En segundo término, Reino Unido rechaza la intervención papal ya que considera que el conflicto es bilateral. La diplomacia británica espera que la postura vaticana se mantenga en la misma línea que se ha seguido o, dicho en palabras del primer ministro de Reino Unido, David Cameron, “la disputa de las Falkland es entre dos naciones libres y que ellos (el Vaticano) no tiene ningún rol que jugar”. Sin embargo, la postura de Jorge Bergoglio sobre las Islas Malvinas no es desconocida para la Foreign and Commonwealth Office (Cancillería británica) y las palabras “territorio usurpado por Inglaterra” podrían jugar en contra de Francisco como eventual mediador.

Finalmente, Inglaterra no está dispuesta a negociar con Argentina.
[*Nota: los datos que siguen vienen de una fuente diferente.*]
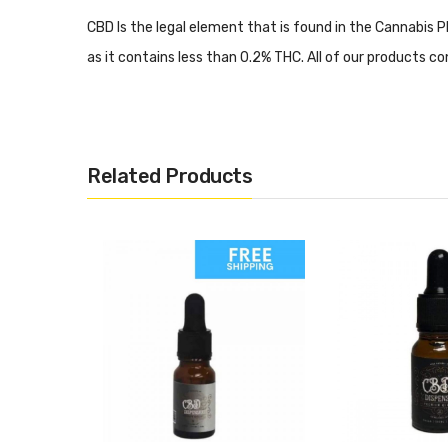
CBD Is the legal element that is found in the Cannabis Pl
as it contains less than 0.2% THC. All of our products con
More Information
Related Products
Want to know how CBD can help you? Why not head over
5 Common CBD Vaping Mistak
Are you new to CBD? A lot of people are! Do you want 
the
5 most common CBD vaping mistakes
? Lot’s of info
Vape And Juice Stocks A Rang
Y el argumento más fuerte no lo dio Londres, sino que los propios habitantes de la zona en disputa. Entre el 10 y 11 de marzo de este año, los isleños decidieron continuar siendo parte del territorio de ultramar británico y esto, según Londres, debe interpretarse como un acto definitivo de autodeterminación ante la comunidad internacional y una clara señal al gobierno argentino para que deje de tomar decisiones que no representan a los Falkland Islanders.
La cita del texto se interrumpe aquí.